Morphological analysis of mitotic chromosomes is used to detect mutagenic chemical compounds and to estimate the dose of ionizing radiation to be administered. It has long been believed that chromosomal breaks are always associated with double-strand breaks (DSBs). We here provide compelling evidence against this canonical theory. We employed a genetic approach using two cell lines, chicken DT40 and human Nalm-6. We measured the number of chromosomal breaks induced by three replication-blocking agents (aphidicolin, 5-fluorouracil, and hydroxyurea) in DSB-repair-proficient wild-type cells and cells deficient in both homologous recombination and nonhomologous end-joining (the two major DSB-repair pathways). Exposure of cells to the three replication-blocking agents for at least two cell cycles resulted in comparable numbers of chromosomal breaks for RAD54−/−/KU70−/− DT40 clones and wild-type cells. Likewise, the numbers of chromosomal breaks induced in RAD54−/−/LIG4−/− Nalm-6 clones and wild-type cells were also comparable. These data indicate that the replication-blocking agents can cause chromosomal breaks unassociated with DSBs.

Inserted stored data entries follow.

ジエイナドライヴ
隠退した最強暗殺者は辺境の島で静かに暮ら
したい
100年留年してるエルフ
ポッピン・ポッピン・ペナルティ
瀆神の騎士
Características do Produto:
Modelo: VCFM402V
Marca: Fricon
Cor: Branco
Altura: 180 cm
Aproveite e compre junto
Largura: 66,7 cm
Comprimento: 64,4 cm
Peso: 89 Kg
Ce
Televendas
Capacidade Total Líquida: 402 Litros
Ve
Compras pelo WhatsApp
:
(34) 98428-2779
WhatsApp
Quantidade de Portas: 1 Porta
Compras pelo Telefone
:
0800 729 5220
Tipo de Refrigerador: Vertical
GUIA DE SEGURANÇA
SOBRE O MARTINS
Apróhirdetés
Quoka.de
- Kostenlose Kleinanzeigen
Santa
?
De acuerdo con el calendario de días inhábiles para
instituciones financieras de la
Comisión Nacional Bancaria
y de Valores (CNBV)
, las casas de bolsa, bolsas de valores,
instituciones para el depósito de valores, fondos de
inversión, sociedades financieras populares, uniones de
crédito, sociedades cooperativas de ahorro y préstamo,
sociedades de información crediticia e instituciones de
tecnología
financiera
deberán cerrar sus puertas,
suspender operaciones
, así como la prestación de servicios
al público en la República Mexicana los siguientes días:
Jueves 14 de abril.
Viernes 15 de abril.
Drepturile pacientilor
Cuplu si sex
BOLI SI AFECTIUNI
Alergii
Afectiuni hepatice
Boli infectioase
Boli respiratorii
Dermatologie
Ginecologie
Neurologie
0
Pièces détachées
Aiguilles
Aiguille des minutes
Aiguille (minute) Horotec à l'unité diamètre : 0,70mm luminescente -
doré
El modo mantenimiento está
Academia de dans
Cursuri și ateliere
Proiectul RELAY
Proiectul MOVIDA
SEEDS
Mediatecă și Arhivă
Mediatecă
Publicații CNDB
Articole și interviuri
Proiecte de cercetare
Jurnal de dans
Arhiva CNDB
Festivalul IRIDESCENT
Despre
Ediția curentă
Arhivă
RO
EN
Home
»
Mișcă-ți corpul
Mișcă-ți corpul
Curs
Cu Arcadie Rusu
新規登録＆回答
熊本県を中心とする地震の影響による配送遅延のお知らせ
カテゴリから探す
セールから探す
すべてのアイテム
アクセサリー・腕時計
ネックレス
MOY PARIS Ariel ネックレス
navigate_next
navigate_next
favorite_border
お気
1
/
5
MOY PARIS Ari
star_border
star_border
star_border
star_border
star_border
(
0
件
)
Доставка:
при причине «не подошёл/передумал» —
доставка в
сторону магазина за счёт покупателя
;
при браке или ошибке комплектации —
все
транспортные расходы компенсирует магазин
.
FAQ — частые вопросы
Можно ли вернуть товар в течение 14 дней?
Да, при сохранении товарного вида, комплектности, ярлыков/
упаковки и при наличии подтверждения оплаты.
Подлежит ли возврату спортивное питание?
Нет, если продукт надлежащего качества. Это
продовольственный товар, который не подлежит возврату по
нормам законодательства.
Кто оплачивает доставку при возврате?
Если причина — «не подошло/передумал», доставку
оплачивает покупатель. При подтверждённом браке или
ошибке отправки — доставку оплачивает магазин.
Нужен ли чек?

In contrast with DSB-repair-deficient cells, chicken DT40 cells deficient in PIF1 or ATRIP, which molecules contribute to the completion of DNA replication, displayed higher numbers of mitotic chromosomal breaks induced by aphidicolin than did wild-type cells, suggesting that single-strand gaps left unreplicated may result in mitotic chromosomal breaks.

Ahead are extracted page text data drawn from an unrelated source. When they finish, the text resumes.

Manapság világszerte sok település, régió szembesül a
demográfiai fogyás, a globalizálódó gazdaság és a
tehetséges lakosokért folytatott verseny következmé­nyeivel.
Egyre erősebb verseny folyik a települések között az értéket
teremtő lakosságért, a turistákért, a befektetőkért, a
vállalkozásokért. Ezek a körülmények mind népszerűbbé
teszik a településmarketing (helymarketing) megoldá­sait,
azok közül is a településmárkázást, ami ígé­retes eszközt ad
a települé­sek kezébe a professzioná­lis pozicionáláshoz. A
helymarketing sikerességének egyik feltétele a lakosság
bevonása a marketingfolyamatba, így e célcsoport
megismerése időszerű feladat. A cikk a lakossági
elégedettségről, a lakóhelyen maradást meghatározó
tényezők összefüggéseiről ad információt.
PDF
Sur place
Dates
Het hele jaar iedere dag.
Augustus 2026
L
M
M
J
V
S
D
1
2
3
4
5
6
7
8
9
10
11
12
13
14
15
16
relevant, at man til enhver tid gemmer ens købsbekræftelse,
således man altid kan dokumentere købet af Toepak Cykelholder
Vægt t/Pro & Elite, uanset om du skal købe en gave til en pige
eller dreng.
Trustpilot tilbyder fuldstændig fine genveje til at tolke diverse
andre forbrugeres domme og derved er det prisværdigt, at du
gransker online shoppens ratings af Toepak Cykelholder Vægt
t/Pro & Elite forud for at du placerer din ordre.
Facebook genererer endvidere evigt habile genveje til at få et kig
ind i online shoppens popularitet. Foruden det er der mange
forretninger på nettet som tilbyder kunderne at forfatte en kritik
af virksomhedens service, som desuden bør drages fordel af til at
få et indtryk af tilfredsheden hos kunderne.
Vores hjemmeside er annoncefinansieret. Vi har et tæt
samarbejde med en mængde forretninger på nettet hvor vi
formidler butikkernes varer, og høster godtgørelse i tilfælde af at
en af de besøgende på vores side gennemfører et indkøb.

Nucleofection-based gene targeting in human pre-B cells.

Electroporation is a powerful and convenient means for transfection of nonviral vectors into mammalian cells, providing an essential tool for numerous applications including gene targeting via homologous recombination. Recent evidence clearly suggests that high-efficiency gene transfer can be achieved in most cell lines by nucleofection, an electroporation-based transfection method that allows transfected vectors to directly enter the nucleus. In this paper, we analyze the effectiveness of nucleofection for gene targeting using human pre-B cells. For this, we tested 93 different transfection conditions, and found several conditions that gave high (~80%) transfection efficiency with low cytotoxicity (~70% survival rate). Remarkably, under the optimal nucleofection conditions, the gene-targeting efficiency was ~2-5-fold higher than that achieved with conventional electroporation methods. We also found that nucleofection conditions with high transfection efficiency and low cytotoxicity tend to provide high gene-targeting efficiency. Our results provide significant implications for gene targeting, and suggest that nucleofection-based nonviral gene transfer is useful for systematic generation of human gene-knockout cell lines.